STAFF at a popular rare breeds farm are keeping their fingers crossed that a continental virus will not hit lambing.
Baylham House Rare Breeds Farm, near Needham Market, expects lambing to start next week and will not know until then if its flocks are clear of the insect-borne Schmallenberg virus (SBV).
SBV is found on the continent and is spread by mosquitos and gnats. Last week, the Animal Health and Veterinary Laboratory Agency (AHVLA) confirmed SBV had been detected on four sheep farms in Norfolk, Suffolk and East Sussex.

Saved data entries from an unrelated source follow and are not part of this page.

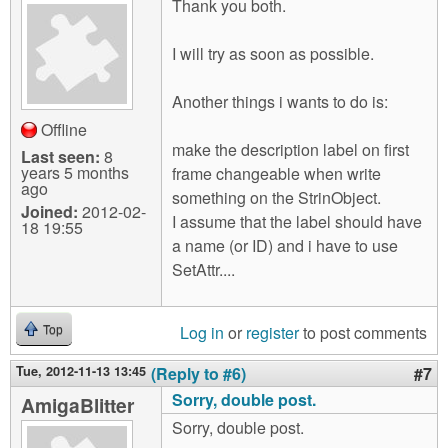
Thank you both.
I will try as soon as possible.
Another things i wants to do is:
Offline
make the description label on first
Last seen:
8
years 5 months
frame changeable when write
ago
something on the StrinObject.
Joined:
2012-02-
I assume that the label should have
18 19:55
a name (or ID) and i have to use
SetAttr....
Log in
or
register
to post comments
Top
Tue, 2012-11-13 13:45
(Reply to #6)
#7
Sorry, double post.
AmigaBlitter
Sorry, double post.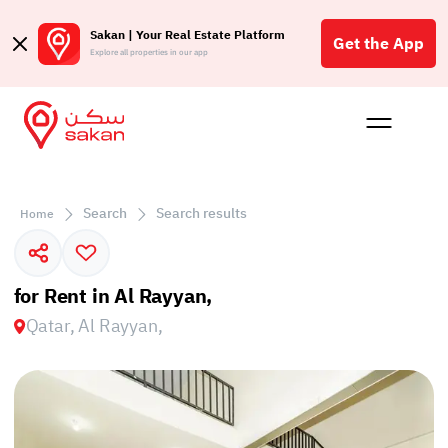
Sakan | Your Real Estate Platform
Get the App
Explore all properties in our app
Buy
Rent
Reques
Projec
Blog
Affil
الع
Search
Search results
Home
Q
for Rent in Al Rayyan,
Qatar, Al Rayyan,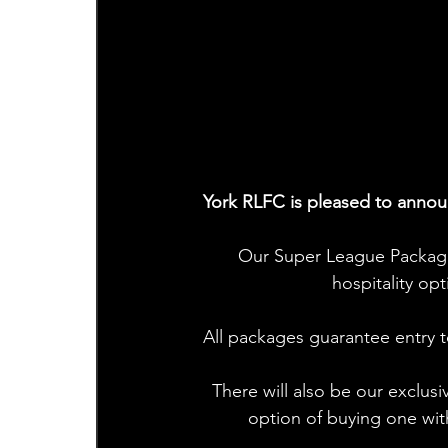
York RLFC is pleased to annou
Our Super League Package
hospitality o
All packages guarantee entry t
There will also be our exclu
option of buying one wit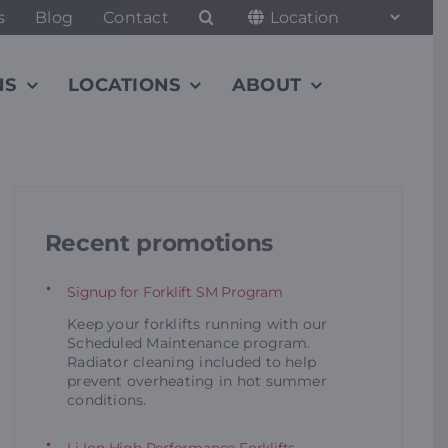
s
Blog
Contact
NS
LOCATIONS
ABOUT
Recent promotions
Signup for Forklift SM Program
Keep your forklifts running with our
Scheduled Maintenance program.
Radiator cleaning included to help
prevent overheating in hot summer
conditions.
Li-Ion High Performance Forklifts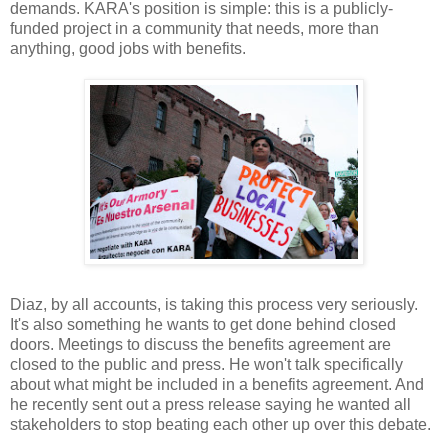
demands. KARA's position is simple: this is a publicly-
funded project in a community that needs, more than
anything, good jobs with benefits.
Diaz, by all accounts, is taking this process very seriously.
It's also something he wants to get done behind closed
doors. Meetings to discuss the benefits agreement are
closed to the public and press. He won't talk specifically
about what might be included in a benefits agreement. And
he recently sent out a press release saying he wanted all
stakeholders to stop beating each other up over this debate.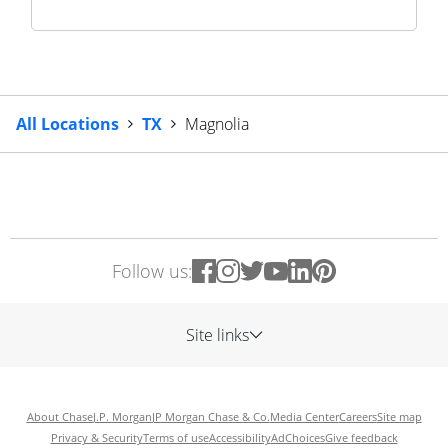
All Locations
TX
Magnolia
Follow us:
Site links
About Chase
J.P. Morgan
JP Morgan Chase & Co.
Media Center
Careers
Site map
Privacy & Security
Terms of use
Accessibility
AdChoices
Give feedback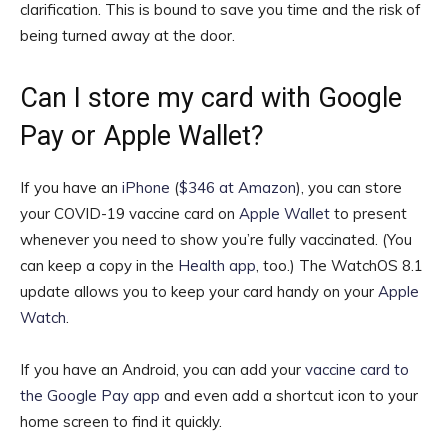
clarification. This is bound to save you time and the risk of
being turned away at the door.
Can I store my card with Google
Pay or Apple Wallet?
If you have an
iPhone
(
$346 at Amazon
)
, you can store
your COVID-19 vaccine card on
Apple Wallet
to present
whenever you need to show you’re fully vaccinated. (You
can keep a copy in the
Health app
, too.) The WatchOS 8.1
update allows you to keep your card handy on your
Apple
Watch
.
If you have an Android, you can add your
vaccine card to
the Google Pay app
and even add a shortcut icon to your
home screen to find it quickly.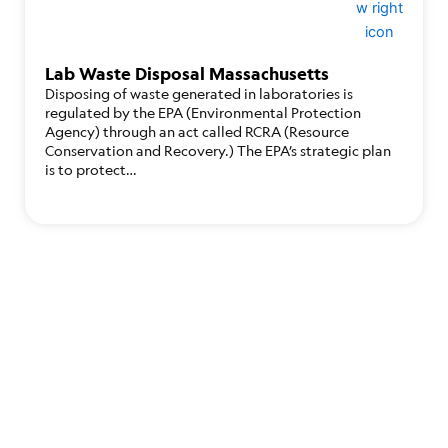
Lab Waste Disposal Massachusetts
Disposing of waste generated in laboratories is
regulated by the EPA (Environmental Protection
Agency) through an act called RCRA (Resource
Conservation and Recovery.) The EPA’s strategic plan
is to protect…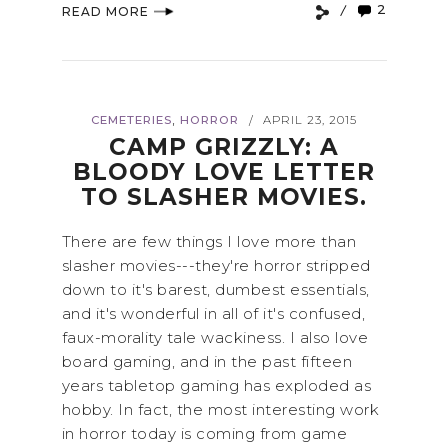
2
READ MORE
,
CEMETERIES
HORROR
APRIL 23, 2015
/
CAMP GRIZZLY: A
BLOODY LOVE LETTER
TO SLASHER MOVIES.
There are few things I love more than
slasher movies---they're horror stripped
down to it's barest, dumbest essentials,
and it's wonderful in all of it's confused,
faux-morality tale wackiness. I also love
board gaming, and in the past fifteen
years tabletop gaming has exploded as
hobby. In fact, the most interesting work
in horror today is coming from game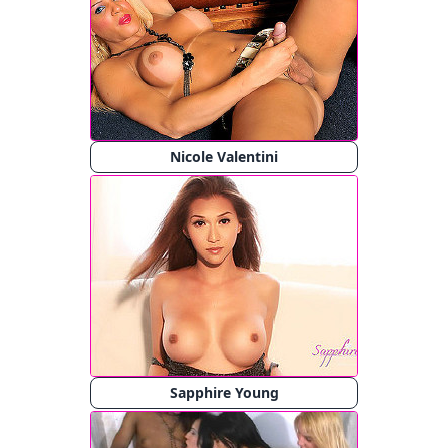
Nicole Valentini
Sapphire Young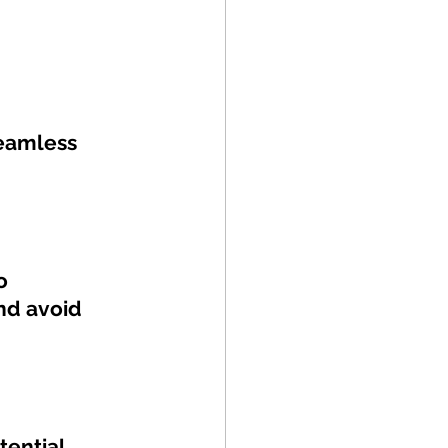
eamless 
o 
nd avoid 
tential 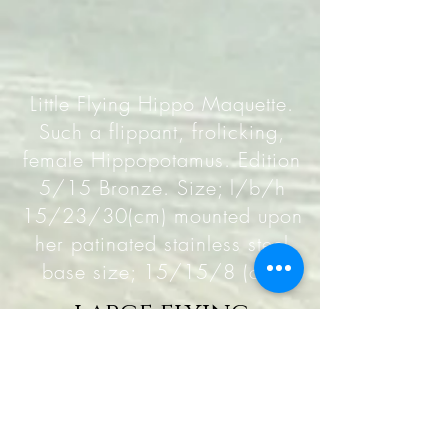
Little Flying Hippo Maquette.
Such a flippant, frolicking,
female Hippopotamus. Edition
5/15 Bronze. Size; l/b/h
15/23/30(cm) mounted upon
her patinated stainless steel
base size; 15/15/8 (cm)
large flying
hippopotamus
maquette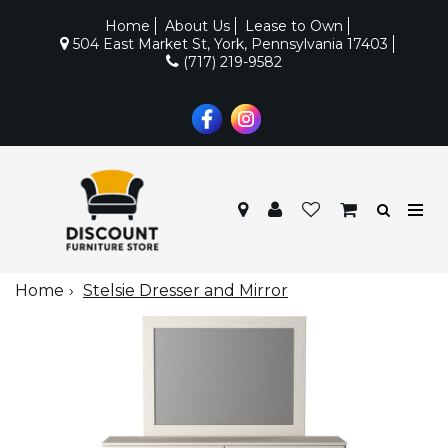
Home
About Us
Lease to Own
504 East Market St, York, Pennsylvania 17403
(717) 219-9582
Home
Stelsie Dresser and Mirror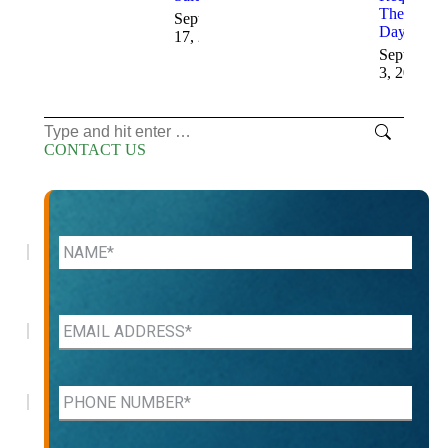
These
September
Days
17, 2025
September
3, 2025
Search:
CONTACT US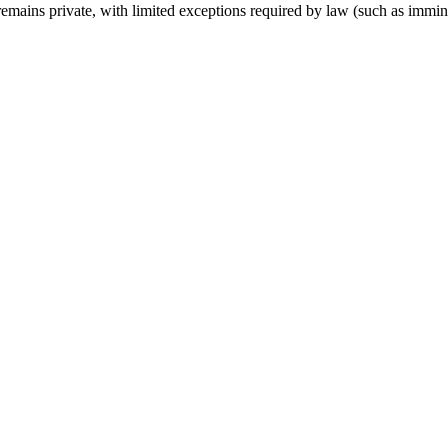
remains private, with limited exceptions required by law (such as imminent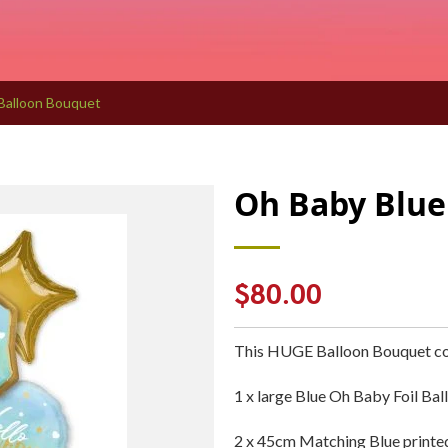
Balloon Bouquet
Oh Baby Blue
Regular
$80.00
price
This HUGE Balloon Bouquet co
1 x large Blue Oh Baby Foil Bal
2 x 45cm Matching Blue printed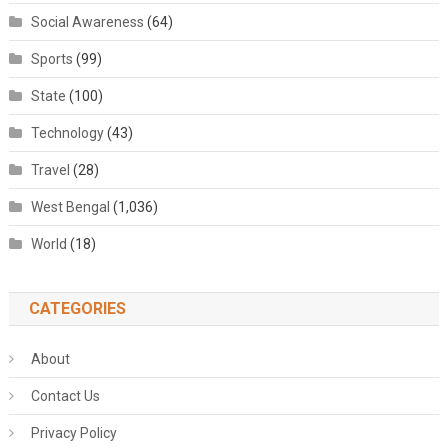
Social Awareness
(64)
Sports
(99)
State
(100)
Technology
(43)
Travel
(28)
West Bengal
(1,036)
World
(18)
CATEGORIES
About
Contact Us
Privacy Policy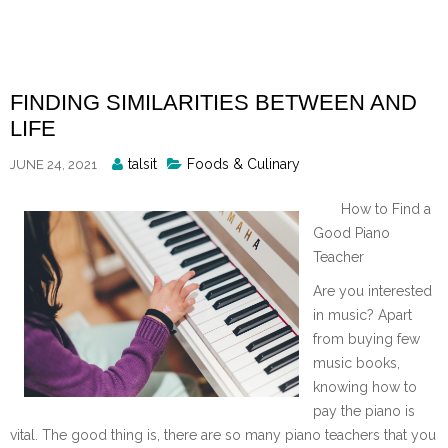
Skip
to
content
FINDING SIMILARITIES BETWEEN AND
LIFE
Posted
talsit
Foods & Culinary
JUNE 24, 2021
By
How to Find a
Good Piano
Teacher
Are you interested
in music? Apart
from buying few
music books,
knowing how to
pay the piano is
vital. The good thing is, there are so many piano teachers that you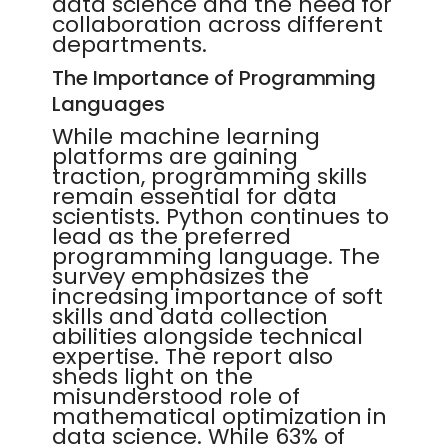
data science and the need for
collaboration across different
departments.
The Importance of Programming
Languages
While machine learning
platforms are gaining
traction, programming skills
remain essential for data
scientists. Python continues to
lead as the preferred
programming language. The
survey emphasizes the
increasing importance of soft
skills and data collection
abilities alongside technical
expertise. The report also
sheds light on the
misunderstood role of
mathematical optimization in
data science. While 63% of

It believes the animals were infected during the summer, but the disease only shows then as a minor illness with diarrhoea. However, it causes deformities in lambs, calves and goat kids, so the cases came to light as lambing started. The AHVLA warns that camelids, including lamas and alpaccas, may also be vulnerable.
Neil Storer, Baylham partner and livestock manager, said: “You can’t be sure you haven’t any infected animals without the birth defects so you’re holding your breath to see how lambing goes.
“With the rare breeds there are small groups dotted about everywhere, so the breed itself isn’t threatened, but for an individual it means the loss of your lambs for a year, or longer because there’s no vaccination.”
Baylham House has been hit by European insect-borne disease before, having had the first case of blue tongue in the country in 2007. However, where blue tongue can spread to humans, the AHVLA says that is thought to be unlikely with SBV.
Baylham House plans to open for half term lambing visits on February 11.